Vinsamlegast notið þetta auðkenni þegar þið vitnið til verksins eða tengið í það: http://hdl.handle.net/1946/39336
Aim: The present study examined the scope and contributions of Behavioural Investigative
Advice (BIA) and Forensic Clinical Psychology (FCP) reports from the National Crime Agency in the United Kingdom. The extent to which the reports met set professional standards was also evaluated.
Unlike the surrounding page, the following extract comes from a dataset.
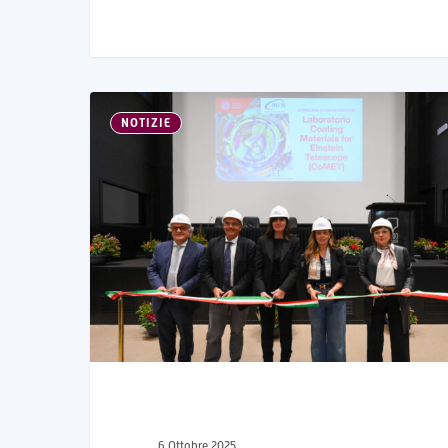
NOTIZIE
6 Ottobre 2025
Method: 77 BIA [full] and 36 FCP [10 full, 26 briefing] reports, written between 2015 and 2021, were content analysed using a comprehensive framework for measuring: (a) designated professional standards; (b) the grounds and backing for the claims made; and (c) the utility of the recommendations provided. Most of the reports involved murder and sexual offences. Results: The BIA reports met most standards with extremely high frequency. The 113 reports contained a total of 1843 claims of which 98% and 32% were based on grounds and backing, respectively. Most of the claims in the BIA reports involved a behavioural evaluation of the crime scene, while the FCP reports focus more on offender characteristics and mental health issues. The FCP reports were significantly higher in utility in terms of potential new investigative leads. There was no significant difference between the BIA and FCP reports in terms of behavioural analysis utility.
Conclusion: The BIA and FCP reports differ in terms of scope and contributions, but both provide in different ways valuable insight into understanding crime scene behaviours and offender characteristics.